0

As a part of my bash routine, I am trying to locate number of subdirectories located in the directory $storage and assosiate it to some variable, which will be used in the same script

number_dirs=$(ls -ld "${storage}"/* | wc -l)
  printf >&2 '%s is the number of the directories... ' "${number_dirs}" ;sleep 0.2
  printf >&2 "Keep calm!\n"

this works fine with the number of dirs around 2-4K but does not work with the huge number. How I could use find command in the same way instead?

Hot JAMS
  • 147
  • 6
  • 1
    In [your earlier question](https://superuser.com/q/1649889/332907) you seemed to be wanting to search directories in [the entire tree](https://superuser.com/questions/1649889/awk-compute-min-max-values-for-multi-column-data-using-big-number-of-input-file#comment2526657_1649895) underneath `$storage` (you were using `$storage/**/` type constructs). The question you've asked here (and the answers) are only counting directories immediately underneath `$storage` rather than directories underneath directories (etc.) underneath `$storage`. Is that intentional? – roaima May 25 '21 at 15:04
  • 1
    Yes, this is correct.
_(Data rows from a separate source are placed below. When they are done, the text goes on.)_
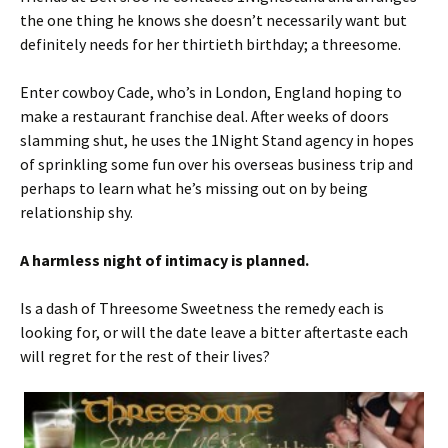
the one thing he knows she doesn’t necessarily want but
definitely needs for her thirtieth birthday; a threesome.
Enter cowboy Cade, who’s in London, England hoping to
make a restaurant franchise deal. After weeks of doors
slamming shut, he uses the 1Night Stand agency in hopes
of sprinkling some fun over his overseas business trip and
perhaps to learn what he’s missing out on by being
relationship shy.
A harmless night of intimacy is planned.
Is a dash of Threesome Sweetness the remedy each is
looking for, or will the date leave a bitter aftertaste each
will regret for the rest of their lives?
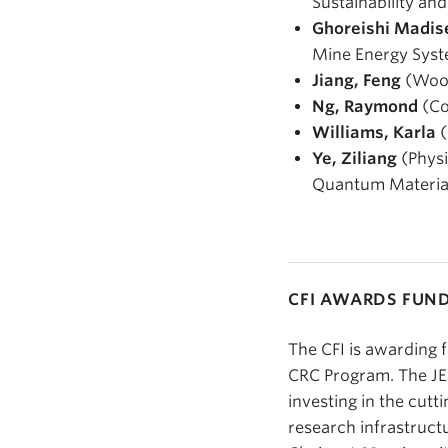
Sustainability an
Ghoreishi Madis
Mine Energy Sys
Jiang, Feng
(Wood
Ng, Raymond
(Co
Williams, Karla
(
Ye, Ziliang
(Physi
Quantum Materia
CFI AWARDS FUN
The CFI is awarding 
CRC Program. The JEL
investing in the cutt
research infrastruc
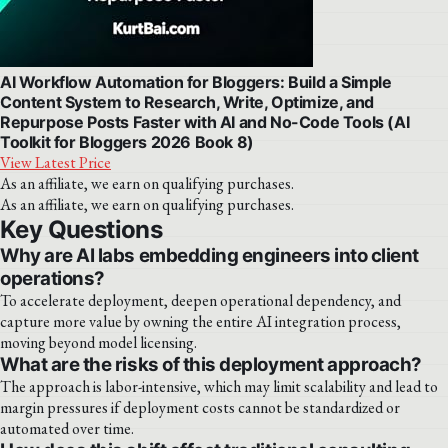
AI Workflow Automation for Bloggers: Build a Simple
Content System to Research, Write, Optimize, and
Repurpose Posts Faster with AI and No-Code Tools (AI
Toolkit for Bloggers 2026 Book 8)
View Latest Price
As an affiliate, we earn on qualifying purchases.
As an affiliate, we earn on qualifying purchases.
Key Questions
Why are AI labs embedding engineers into client
operations?
To accelerate deployment, deepen operational dependency, and
capture more value by owning the entire AI integration process,
moving beyond model licensing.
What are the risks of this deployment approach?
The approach is labor-intensive, which may limit scalability and lead to
margin pressures if deployment costs cannot be standardized or
automated over time.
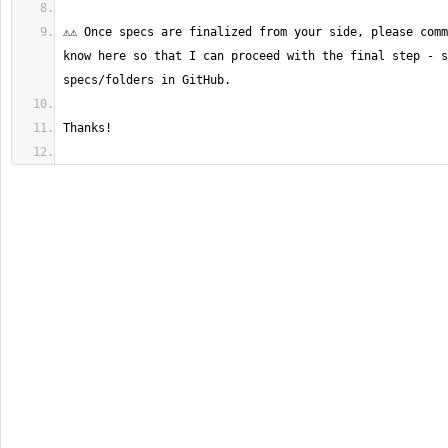
⚠️⚠️ Once specs are finalized from your side, please comm
know here so that I can proceed with the final step - s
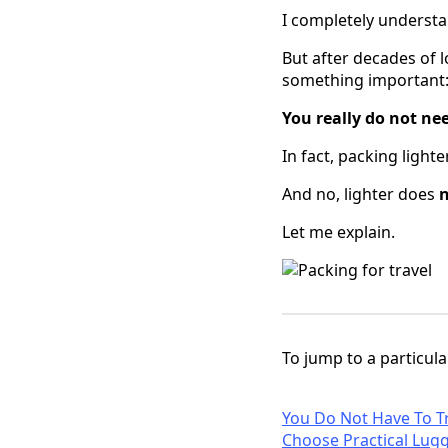
I completely understa
But after decades of 
something important
You really do not ne
In fact, packing light
And no, lighter does
Let me explain.
To jump to a particular
You Do Not Have To T
Choose Practical Lug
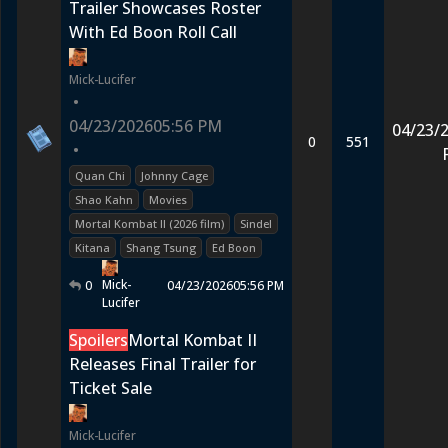
Trailer Showcases Roster
With Ed Boon Roll Call
Mick-Lucifer
•
04/23/2026
05:56 PM
04/23/
0
551
•
Quan Chi
Johnny Cage
Shao Kahn
Movies
Mortal Kombat II (2026 film)
Sindel
Kitana
Shang Tsung
Ed Boon
Mick-
0
04/23/2026
05:56 PM
Lucifer
Spoilers
Mortal Kombat II
Releases Final Trailer for
Ticket Sale
Mick-Lucifer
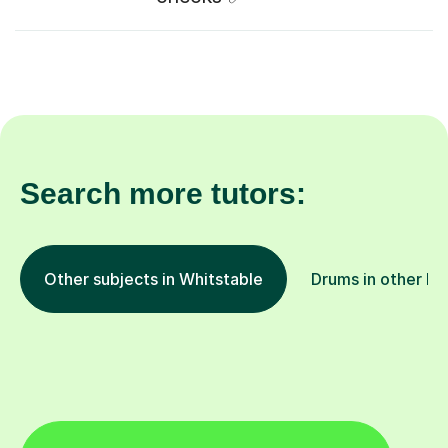
Search more tutors:
Other subjects in Whitstable
Drums in other lo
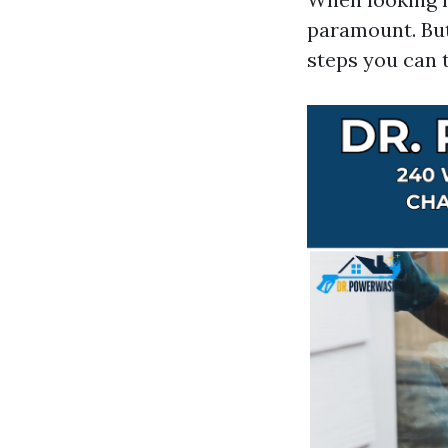
paramount. But
steps you can 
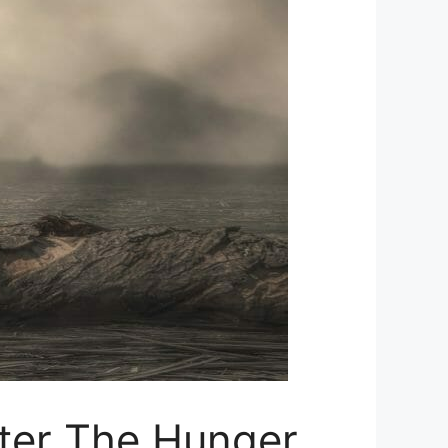
fter The Hunger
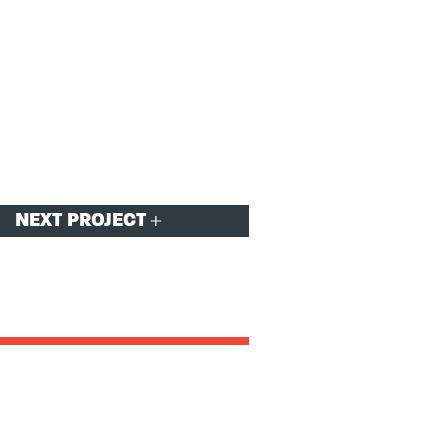
NEXT PROJECT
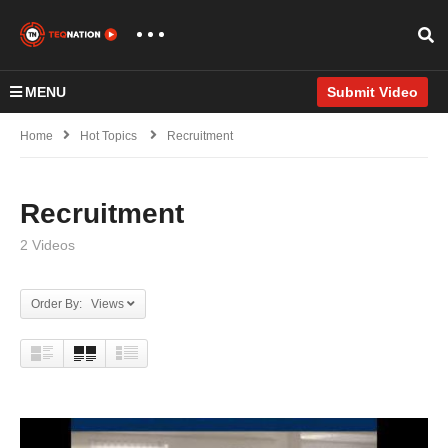
MENU
Submit Video
Home
Hot Topics
Recruitment
Recruitment
2 Videos
Order By: Views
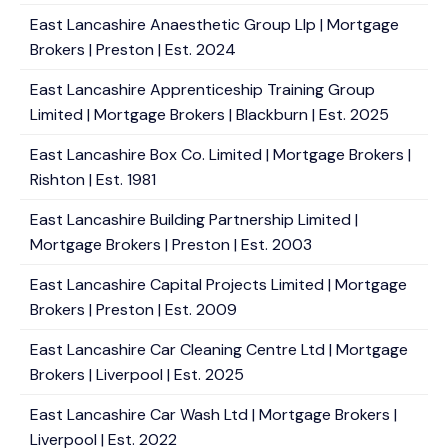
East Lancashire Anaesthetic Group Llp | Mortgage
Brokers | Preston | Est. 2024
East Lancashire Apprenticeship Training Group
Limited | Mortgage Brokers | Blackburn | Est. 2025
East Lancashire Box Co. Limited | Mortgage Brokers |
Rishton | Est. 1981
East Lancashire Building Partnership Limited |
Mortgage Brokers | Preston | Est. 2003
East Lancashire Capital Projects Limited | Mortgage
Brokers | Preston | Est. 2009
East Lancashire Car Cleaning Centre Ltd | Mortgage
Brokers | Liverpool | Est. 2025
East Lancashire Car Wash Ltd | Mortgage Brokers |
Liverpool | Est. 2022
Indeed, this time I just need to count the number of the directories located within $storage, thus ignoring possible subdirectories... so the proposed here answer works very well :-) – Hot JAMS May 26 '21 at 12:49

3 Answers3

1

A simple scan with find would be:

number_dirs=$(find ${storage} -maxdepth 1 -mindepth 1 -type d | wc -l)
DuncG
  • 532
  • 1
  • 3
  • 8
0
# store all the dir names in an array
dirs=( "${storage}"/*/ )

num_dirs=${#dirs[@]}

The trailing slash in the glob pattern restricts the results to only directories.

glenn jackman
  • 25,463
  • 6
  • 46
  • 69
0

Analysis

Note your ls -ld "${storage}"/* | wc -l is not restricted to directories; i.e. ls will list non-directories in $storage as well, wc will count them. Consider "${storage}"/*/ (note the trailing slash) that will list directories and symlinks to directories, unless there is no match. If there is no match the /*/ part will stay literal. Research what shopt -s failglob and shopt -s nullglob do.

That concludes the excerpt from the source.